Good Will Hunting — Value of a Degree

In this iconic scene from Good Will Hunting, Matt Damon gets into a confrontation at a bar with an undergrad who is trying to embarrass his friend who is trying to impress a group of young women. In the process of humiliating the other student, the two get into a key distinction on the value of a college degree. Someone could obtain the same knowledge of a college degree from accessing a public library, but the lack of an actual degree (a signal perhaps) limits the job opportunities available for many.

Thanks to Charlie Clarke for the post!

Curb Your Enthusiasm — Anonymous Donations

 

 

Larry David makes a large donation to the National Resources Defense Council, a non-profit environmental advocacy group, but Larry is quickly upstaged by an anonymous donation that he finds out is made by Ted Danson. Larry felt like he was doing a great thing by donating to the fund, but felt it was a truly altruistic donation. He believes the anonymous donation by Ted Danson is a better deal because anonymous donors get more recognition for appearing to not care about the recognition, even though they go around telling people they were the anonymous donor.

Thanks to Nautilus and Moblab for the clip suggestions:

 

John Mulaney — Majoring in English

 

After receiving a donation request from his undergraduate university, Mulaney questions the purpose of college. After spending $120,000 to major in English, he realizes that he may not have actually gotten out of it what he thought he would (human capital), but instead received a lot of consumptive benefits. He doesn’t mention the signalling aspect of a college degree, but it’s implied through his analysis on the lack of training he received.

A League of Their Own

 

Dottie decides to quit right before the World Series, and her coach isn’t too happy about it. One of the most salient topics taught in a section on behavioral economics is the idea of ignoring sunk costs. When things get boring or tough, a rational agent may decide to quit. Dugan believes that baseball is a great separating equilibrium and that it shows who’s tough and who isn’t. If baseball were an easy game then the it wouldn’t be a beneficial signal to everyone watching.

Thanks to Jose Fernandez for the reference!

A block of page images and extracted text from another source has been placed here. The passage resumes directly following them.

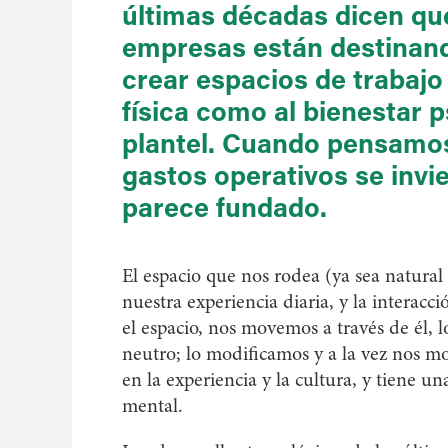
últimas décadas dicen que 
empresas están destinan
crear espacios de trabajo
física como al bienestar 
plantel. Cuando pensamos
gastos operativos se invie
parece fundado.
El espacio que nos rodea (ya sea natura
nuestra experiencia diaria, y la interacc
el espacio, nos movemos a través de él, 
neutro; lo modificamos y a la vez nos mo
en la experiencia y la cultura, y tiene u
mental.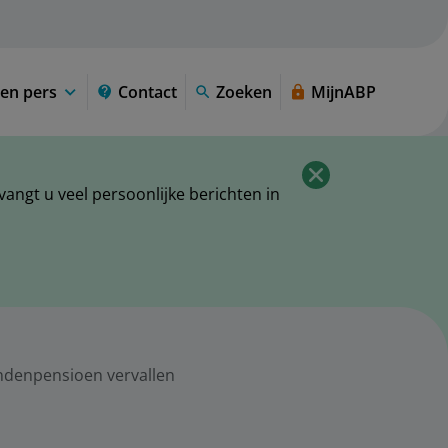
en pers
Contact
Zoeken
MijnABP
ngt u veel persoonlijke berichten in
denpensioen vervallen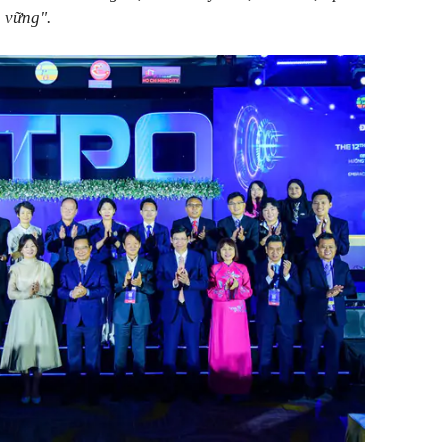
n vững".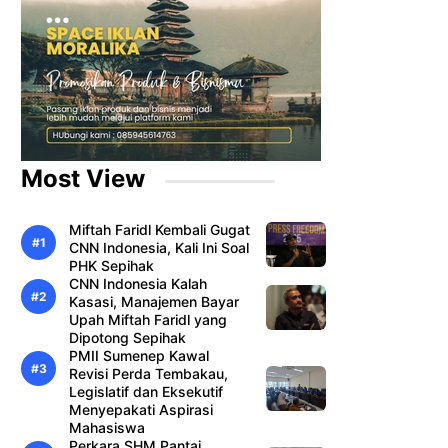
Most View
Miftah Faridl Kembali Gugat
CNN Indonesia, Kali Ini Soal
PHK Sepihak
CNN Indonesia Kalah
Kasasi, Manajemen Bayar
Upah Miftah Faridl yang
Dipotong Sepihak
PMII Sumenep Kawal
Revisi Perda Tembakau,
Legislatif dan Eksekutif
Menyepakati Aspirasi
Mahasiswa
Perkara SHM Pantai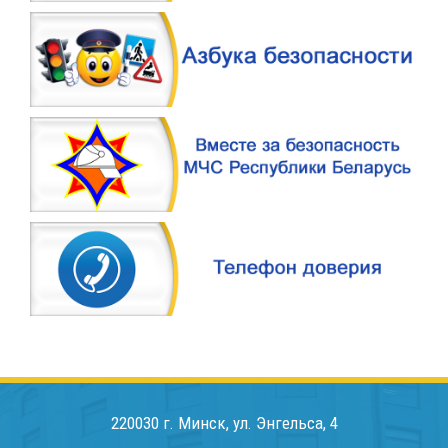
220030 г. Минск, ул. Энгельса, 4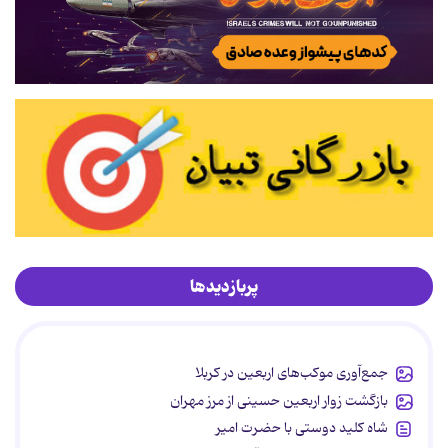
پربازدیدها
جمع‌آوری موکب‌های اربعین در کربلا
بازگشت زوار اربعین حسینی از مرز مهران
شاه کلید دوستی با حضرت امیر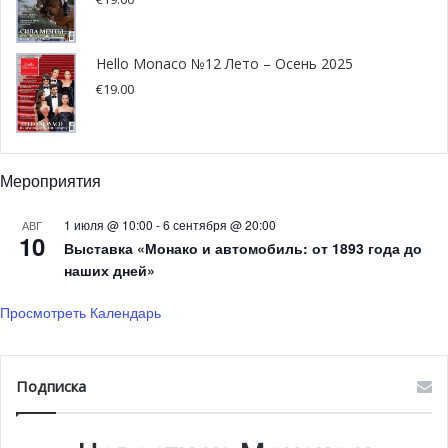
Hello Monaco №12 Лето – Осень 2025
€
19.00
Мероприятия
1 июля @ 10:00
-
6 сентября @ 20:00
АВГ
10
Выставка «Монако и автомобиль: от 1893 года до
наших дней»
Просмотреть Календарь
Подписка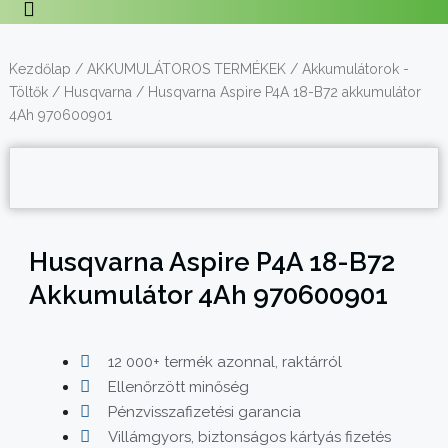
Kezdőlap
/
AKKUMULÁTOROS TERMÉKEK
/
Akkumulátorok -
Töltők
/
Husqvarna
/ Husqvarna Aspire P4A 18-B72 akkumulátor
4Ah 970600901
Husqvarna Aspire P4A 18-B72
Akkumulátor 4Ah 970600901
12 000+ termék azonnal, raktárról
Ellenőrzött minőség
Pénzvisszafizetési garancia
Villámgyors, biztonságos kártyás fizetés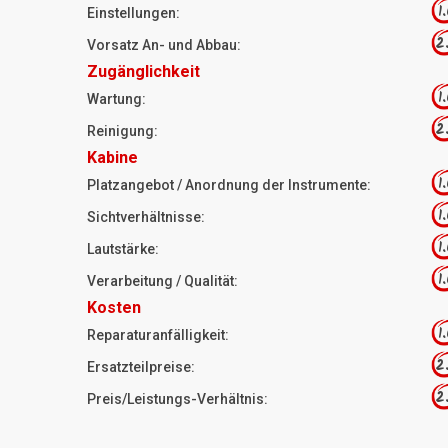
1
Einstellungen:
2
Vorsatz An- und Abbau:
Zugänglichkeit
1
Wartung:
2
Reinigung:
Kabine
1
Platzangebot / Anordnung der Instrumente:
1
Sichtverhältnisse:
1
Lautstärke:
1
Verarbeitung / Qualität:
Kosten
1
Reparaturanfälligkeit:
2
Ersatzteilpreise:
2
Preis/Leistungs-Verhältnis: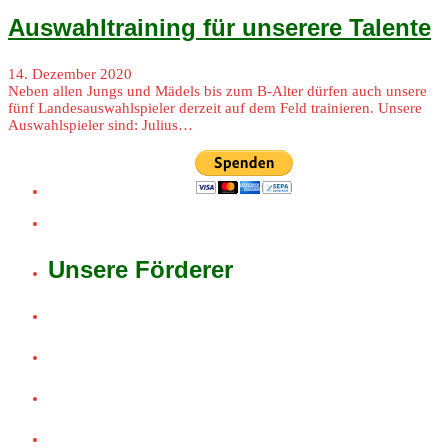
Auswahltraining für unserere Talente
14. Dezember 2020
Neben allen Jungs und Mädels bis zum B-Alter dürfen auch unsere
fünf Landesauswahlspieler derzeit auf dem Feld trainieren. Unsere
Auswahlspieler sind: Julius…
Unsere Förderer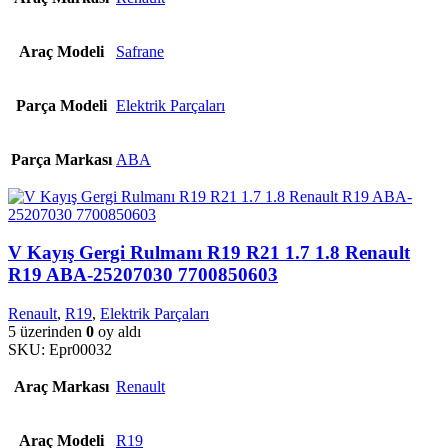
Araç Modeli
Safrane
Parça Modeli
Elektrik Parçaları
Parça Markası
ABA
V Kayış Gergi Rulmanı R19 R21 1.7 1.8 Renault
R19 ABA-25207030 7700850603
Renault
,
R19
,
Elektrik Parçaları
5 üzerinden
0
oy aldı
SKU:
Epr00032
Araç Markası
Renault
Araç Modeli
R19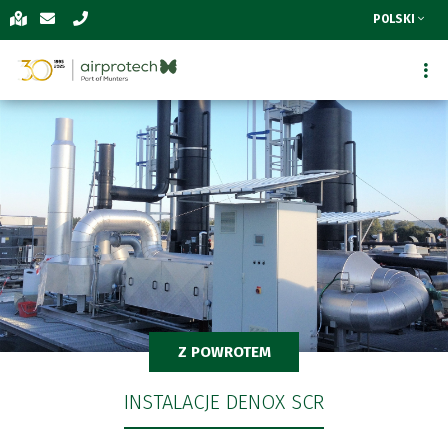
POLSKI
Z POWROTEM
INSTALACJE DENOX SCR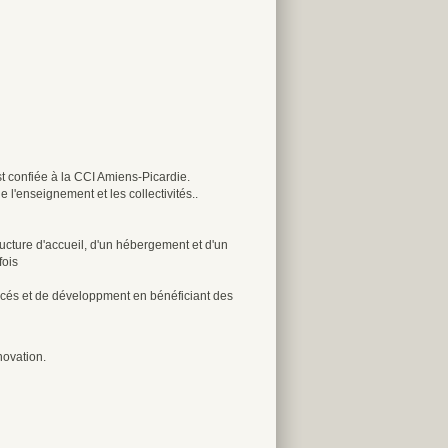
est confiée à la CCI Amiens-Picardie.
 l'enseignement et les collectivités..
ructure d'accueil, d'un hébergement et d'un
fois
uccés et de développment en bénéficiant des
novation.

Budlight Hitchhiker Commercial

When one party has more information about themselves than the other party, economists describe this situation as asymmetric information. We know a lot about our “true” selves, but we can use signals to send to other parties to either conceal our true selves or hide a characteristic we don’t want to reveal. In this clever Budweiser ad, the hitchhiker is trying to conceal his real intentions by carrying a case of Bud Light.

Rihanna Tap Water

 

Would you buy tap water if it was marketed by Rihanna? This comedy clip works as a great introduction to the idea of product differentiation and marketing. It can also be used to talk about why a celebrity would endorse a product and the signalling value of hiring those celebrities.

Credit: Michael Coon

Neal Brennan: College Loans

A student in my Labor Economics class shared this great clip of standup comedian Neal Brennan discussing why banks don’t want to loan for college degrees. This is a great clip to talk about capital market imperfections and even signalling.